Legitimate interest of the controller or a third partyLegitimate interest of the controller or a third party is a less often used legal basis to use personal data in scientific research. It is often used by companies to process personal data that are necessary for their company’s functioning. In research, legitimate interest is often used for processing activities that do not directly benefit society in general. Also, research that does not serve a public but a private interest, can be performed on this legal basis. Read more on when and how to use legitimate interest.
Processing is necessary because of a legal obligation of the controllerThis legal basis is rarely suitable for research. As an example, Utrecht University has to share tax data with the Dutch tax administration to comply with tax legislation. Another, research-related, example is the use of Covid-19 related legislation, where data were collected based on a legal obligation, and were consequently used for research on public health (see EDPB, 2020).

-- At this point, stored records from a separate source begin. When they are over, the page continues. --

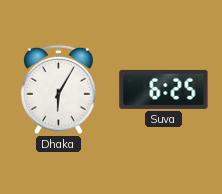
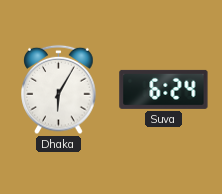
Suva: 6:25 -> 6:24
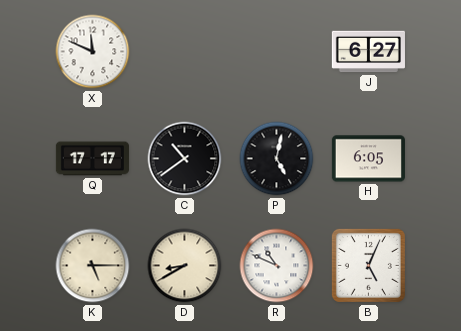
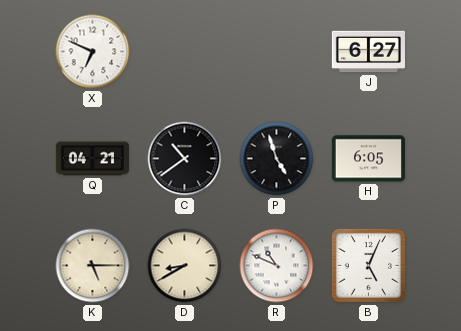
X: 11:49 -> 6:49
Q: 17:17 -> 04:21
P: 5:02 -> 4:57
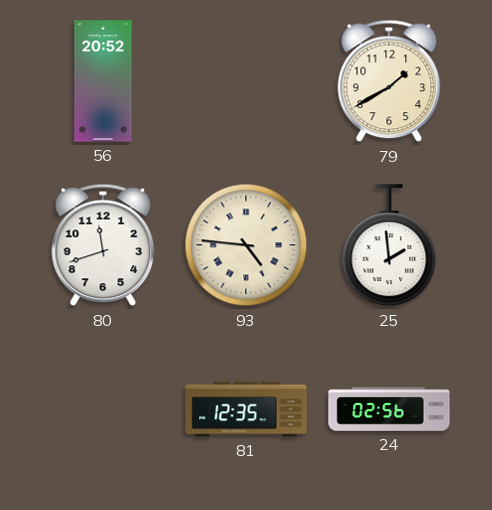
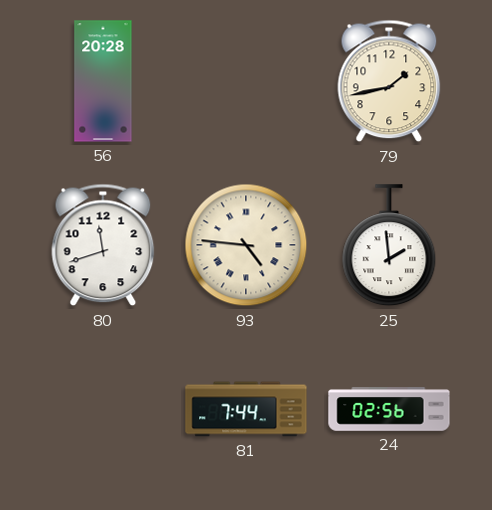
56: 20:52 -> 20:28
79: 1:40 -> 1:43
81: 12:35 -> 7:44
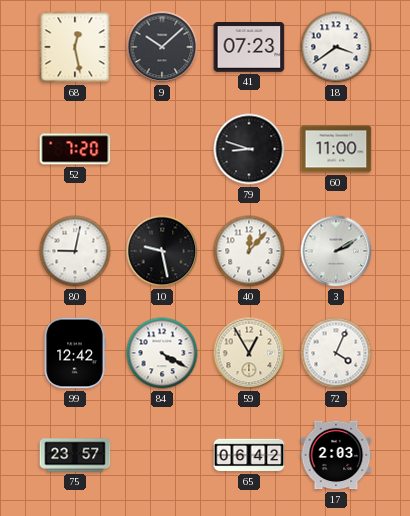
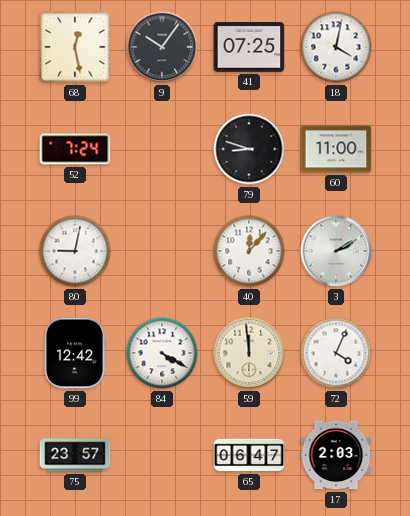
9: 10:08 -> 10:06
41: 07:23 -> 07:25
18: 3:39 -> 4:02
52: 7:20 -> 7:24
10: 9:28 -> none
59: 12:55 -> 11:59
65: 06:42 -> 06:47
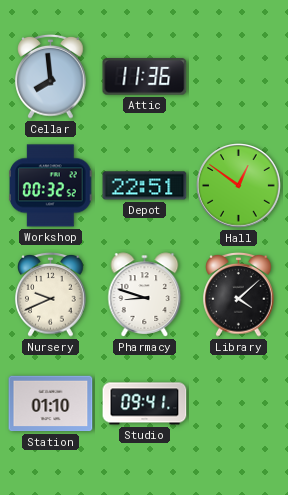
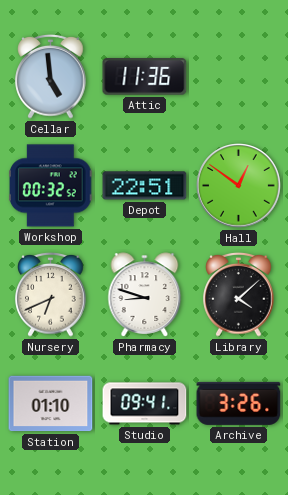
Cellar: 7:59 -> 4:59
Nursery: 9:41 -> 6:41
Archive: none -> 3:26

Processing is necessary for the performance of a contractThis legal basis is not very common in research. As an example, Utrecht University has contracts with its employees, which require it to manage the employee’ financial data. In research, this legal basis could in some cases be used when participants are recruited using a contract, i.e., they are properly hired to work on the research project. As long as the contract is valid under European law, and the processing is necessary, then this legal basis could be used.
Processing is necessary to protect the vital interests of the data subject or someone elseThis legal basis is likely not suitable for research. If processing someone’s personal data is crucial to someone’s health or even life, that processing is allowed under the GDPR.
For different purposes in your research project, a different legal basis may apply.
- you may use public interest for collecting, storing, analysing and publishing the data, and ask consent to contact data subjects again for a follow-up study.
- you may use consent for making, sharing, distributing and reusing audio or video recordings of an interview, and public interest for transcribing and analysing the interview.
It may happen that you want to process personal data for other purposes than previously specified (e.g., because you formulated an additional research question), or you want to reuse previously collected personal data in your research. In these cases, it may be possible to apply GDPR article 5(1)(b), which states:
“further processing for […] scientific purposes shall […] not be considered to be incompatible with the initial purposes”.
Basically, this means that personal data that were previously collected for any purpose, can be reused for scientific research, even when the personal data were initially collected for non-scientific research purposes. Using this exemption is only allowed if you (art. 89):
- put in place sufficient safeguards to protect the personal data
- inform data subjects about the further processing (if possible), and
- allow them to exercise their rights.
But you need to do this anyway.
“Further processing” is not a legal basis. Instead, it functions as a way to legitimise - for research purposes - further processing of personal data that were previously collected for a different purpose. At the moment, it is unclear if this further processing exemption for scientific research holds for data that were originally collected based on consent. This is because valid consent should be specific, suggesting that the further processing should fall within the specific boundaries of the original consent (i.e, the purpose of the further processing should be compatible with the original purpose, rec. 50). The European Data Protection Board has announced that it will provide guidelines for reusing personal data for scientific research in the future, which should make this issue more explicit. For the time being, it is better to stay on the safe side and not rely on this derogation when consent was the original legal basis.